Comparing and characterizing some constructions of canonical bases from Coxeter systems

Abstract

The Iwahori-Hecke algebra $\mathcal{H}$ of a Coxeter system $(W,S)$ has a "standard basis" indexed by the elements of $W$ and a "bar involution" given by a certain antilinear map. Together, these form an example of what Webster calls a pre-canonical structure, relative to which the well-known Kazhdan-Lusztig basis of $\mathcal{H}$ is a canonical basis. Lusztig and Vogan have defined a representation of a modified Iwahori-Hecke algebra on the free $\mathbb{Z}[v,v^{-1}]$-module generated by the set of twisted involutions in $W$, and shown that this module has a unique pre-canonical structure satisfying a certain compatibility condition, which admits its own canonical basis which can be viewed as a generalization of the Kazhdan-Lusztig basis. One can modify the parameters defining Lusztig and Vogan's module to obtain other pre-canonical structures, each of which admits a unique canonical basis indexed by twisted involutions.
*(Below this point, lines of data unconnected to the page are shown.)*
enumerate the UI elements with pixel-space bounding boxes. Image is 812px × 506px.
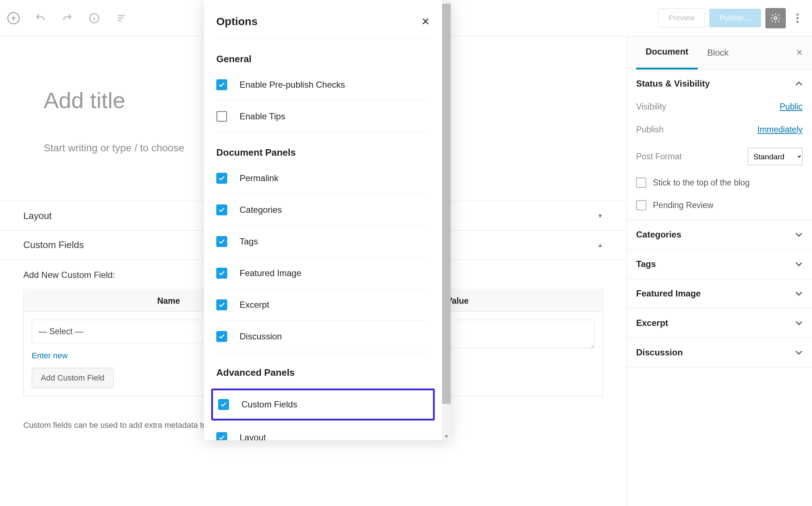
option-label: Excerpt [240, 300, 269, 310]
add-block-icon[interactable] [7, 12, 20, 24]
option-label: Permalink [240, 173, 279, 183]
sidebar-panel-categories[interactable]: Categories [627, 220, 812, 250]
svg-point-2 [796, 13, 799, 16]
sidebar-panel-discussion[interactable]: Discussion [627, 338, 812, 367]
document-panels-heading: Document Panels [216, 147, 430, 158]
option-label: Tags [240, 236, 258, 247]
close-modal-button[interactable]: ✕ [421, 16, 430, 28]
outline-icon[interactable] [115, 12, 127, 24]
pending-review-checkbox[interactable]: Pending Review [636, 200, 803, 210]
option-layout[interactable]: Layout [216, 422, 430, 440]
svg-point-4 [796, 21, 799, 23]
option-enable-pre-publish-checks[interactable]: Enable Pre-publish Checks [216, 69, 430, 101]
add-custom-field-button[interactable]: Add Custom Field [32, 368, 114, 388]
redo-icon[interactable] [61, 12, 74, 24]
advanced-panels-heading: Advanced Panels [216, 367, 430, 378]
visibility-row[interactable]: Visibility Public [636, 102, 803, 112]
checkbox-icon [216, 173, 227, 184]
stick-checkbox[interactable]: Stick to the top of the blog [636, 178, 803, 188]
publish-button[interactable]: Publish… [709, 9, 761, 27]
chevron-down-icon: ▼ [597, 213, 603, 219]
checkbox-icon [216, 268, 227, 279]
option-discussion[interactable]: Discussion [216, 321, 430, 352]
scroll-down-arrow[interactable]: ▾ [442, 432, 451, 440]
info-icon[interactable] [88, 12, 100, 24]
post-format-label: Post Format [636, 152, 682, 162]
svg-point-1 [774, 17, 777, 20]
chevron-down-icon [795, 350, 803, 355]
option-categories[interactable]: Categories [216, 194, 430, 226]
checkbox-icon [216, 111, 227, 122]
option-label: Enable Tips [240, 111, 285, 121]
enter-new-link[interactable]: Enter new [32, 351, 68, 360]
checkbox-icon [216, 299, 227, 310]
settings-button[interactable] [765, 8, 786, 28]
preview-button[interactable]: Preview [658, 8, 705, 28]
option-custom-fields[interactable]: Custom Fields [217, 393, 429, 417]
undo-icon[interactable] [34, 12, 47, 24]
checkbox-icon [216, 432, 227, 440]
general-section-heading: General [216, 53, 430, 65]
option-label: Custom Fields [241, 399, 297, 410]
gear-icon [770, 13, 781, 24]
close-sidebar-button[interactable]: ✕ [796, 48, 803, 57]
option-excerpt[interactable]: Excerpt [216, 289, 430, 321]
more-menu-button[interactable] [790, 8, 805, 28]
status-visibility-toggle[interactable]: Status & Visibility [636, 79, 803, 89]
chevron-down-icon [795, 321, 803, 325]
chevron-up-icon [795, 81, 803, 86]
option-label: Layout [240, 433, 266, 440]
chevron-up-icon: ▲ [597, 242, 603, 248]
svg-point-3 [796, 17, 799, 19]
kebab-icon [796, 13, 799, 23]
tab-block[interactable]: Block [698, 37, 738, 69]
option-enable-tips[interactable]: Enable Tips [216, 101, 430, 132]
chevron-down-icon [795, 291, 803, 296]
scrollbar-thumb[interactable] [442, 4, 451, 404]
modal-scrollbar[interactable]: ▴ ▾ [442, 0, 451, 440]
sidebar-panel-tags[interactable]: Tags [627, 250, 812, 279]
tab-document[interactable]: Document [636, 36, 698, 69]
sidebar-panel-excerpt[interactable]: Excerpt [627, 308, 812, 338]
option-label: Categories [240, 205, 282, 215]
option-label: Discussion [240, 331, 282, 342]
modal-title: Options [216, 15, 257, 28]
post-format-select[interactable]: Standard [748, 148, 803, 165]
chevron-down-icon [795, 262, 803, 266]
sidebar-panel-featured-image[interactable]: Featured Image [627, 279, 812, 308]
checkbox-icon [216, 204, 227, 215]
option-label: Featured Image [240, 268, 301, 278]
option-featured-image[interactable]: Featured Image [216, 258, 430, 289]
checkbox-icon [216, 79, 227, 90]
chevron-down-icon [795, 232, 803, 237]
option-label: Enable Pre-publish Checks [240, 80, 345, 90]
options-modal: Options ✕ General Enable Pre-publish Che… [204, 0, 451, 440]
option-tags[interactable]: Tags [216, 226, 430, 258]
checkbox-icon [218, 399, 229, 410]
option-permalink[interactable]: Permalink [216, 163, 430, 194]
settings-sidebar: Document Block ✕ Status & Visibility Vis… [626, 36, 812, 506]
publish-row[interactable]: Publish Immediately [636, 125, 803, 135]
checkbox-icon [216, 331, 227, 342]
checkbox-icon [216, 236, 227, 247]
We classify all of the pre-canonical structures which arise in this fashion, and explain the relationships between their resulting canonical bases. While some of these canonical bases are related in a trivial fashion to Lusztig and Vogan's construction, others appear to have no simple relation to what has been previously studied. Along the way, we also clarify the differences between Webster's notion of a canonical basis and the related concepts of an IC basis and a $P$-kernel.